### What the task requires
In how many lines of these records does the word "hocam" appear? Give the number by itself.

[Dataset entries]
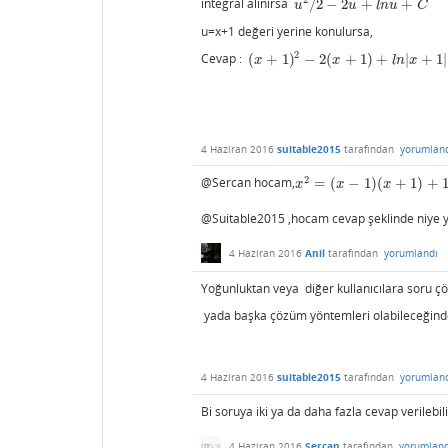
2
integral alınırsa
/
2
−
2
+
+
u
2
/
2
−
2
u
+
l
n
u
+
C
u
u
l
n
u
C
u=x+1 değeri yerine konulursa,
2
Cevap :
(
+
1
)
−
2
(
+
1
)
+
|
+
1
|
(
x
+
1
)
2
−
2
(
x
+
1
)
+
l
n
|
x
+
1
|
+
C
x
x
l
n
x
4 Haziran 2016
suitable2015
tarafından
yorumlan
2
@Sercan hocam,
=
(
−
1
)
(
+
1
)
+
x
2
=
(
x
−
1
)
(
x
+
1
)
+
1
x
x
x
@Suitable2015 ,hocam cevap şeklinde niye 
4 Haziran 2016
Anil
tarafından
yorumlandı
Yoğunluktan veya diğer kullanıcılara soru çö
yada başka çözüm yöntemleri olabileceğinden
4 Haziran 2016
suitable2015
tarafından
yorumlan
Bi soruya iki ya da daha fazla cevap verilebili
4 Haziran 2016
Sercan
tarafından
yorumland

==

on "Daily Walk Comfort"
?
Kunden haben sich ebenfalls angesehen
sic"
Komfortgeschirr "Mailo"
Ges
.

### Answer area
2